From a hundred teammates on Team Novo Nordisk, when we’re at camp every year, having breakfast, everyone is doing different things. There’s no best pump, best injection. Everyone has different technology, different combinations, which I think is wonderful because what I use or how I do it is not a secret and it’s not relevant to success. It’s a tough condition and it’s all trial and error. In a way, I’ve been lucky because I’ve had it 22 years – many years of trial and error. Now I’m in a place where I’m super confident.

Q: How do you feel about the privacy of diabetes and wearing it on your sleeve?

Stephen: For my personal story, it’s been a game-changer to really open up and to want to share my story more publicly. It has opened up doors for me; it has opened up opportunities. I’m going to an event on Tuesday night in Albany and I’ve just been told that before the event, I’ll be meeting a nine-year-old boy who just got diagnosed, and apparently I’m his hero. It’s just amazing that I get those kind of emails and get to give back to the diabetes community.

My love for running and my type 1 diabetes together is truly my calling in life and it will hopefully be my legacy. I’m never going to stop running and I’m always going to have type 1 diabetes unless the cure comes – when it comes – so for now, that’s what I’m going to keep doing every year – keep running.

Q: What’s your favorite distance to run?

Stephen: I think it’s 100 miles.

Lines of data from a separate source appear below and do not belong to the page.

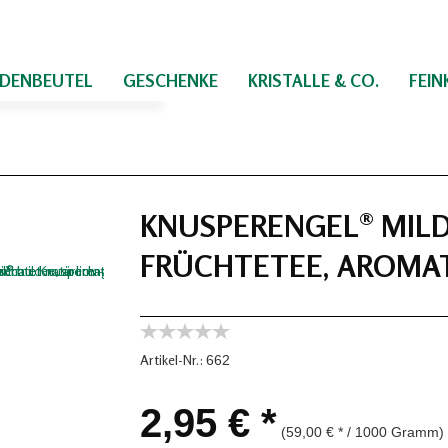
IDENBEUTEL
GESCHENKE
KRISTALLE & CO.
FEI
KNUSPERENGEL® MILD
FRÜCHTETEE, AROMAT
Artikel-Nr.:
662
2,95 € *
(59,00 € * / 1000 Gramm)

I’ve run 5 of them now; this will be my sixth in the Alps this summer – Ultra-Trail du Mont-Blanc (UTMB). In 2014, I ran the inaugural 200-mile race in the US around Lake Tahoe, so I have done a 200-mile race, too. It took me over 3 days with just 3 hours of sleep.

Ultramarathon running is a really friendly, down to earth sport because you’re really not racing competitors; you’re racing the course and testing the limits of yourself. The power of diabetes to me is that you can’t quit diabetes, so if you can’t quit diabetes, why am I going to quit a 100-mile race with 30 miles to go?

Q: Is there one big running milestone that you haven’t yet done that you really want to do?

Stephen: UTMB – which is about to happen – is definitely going to be a milestone because it’s the biggest ultramarathon in the world. After that, there’s really two more: Hardrock 100 is in Colorado. It’s been called the hardest 100-miler in the world. Then there’s Badwater in Death Valley, which is 135 miles from Badwater Basin, below sea level, all the way up to Mount Whitney. The hardest part is undoubtedly running in 130-degree heat on the road and your shoes are melting. Those are my future race goals – I’m very excited!

Q: What most excites you that’s going on in diabetes research today?

Stephen: I’m excited for what’s going on with closed loop research and I love all of the technical advances with the CGM. I think that’s a really cool tool and always getting better every single year, so I love all that kind of stuff. I’m very fascinated by that and seeing all those trials.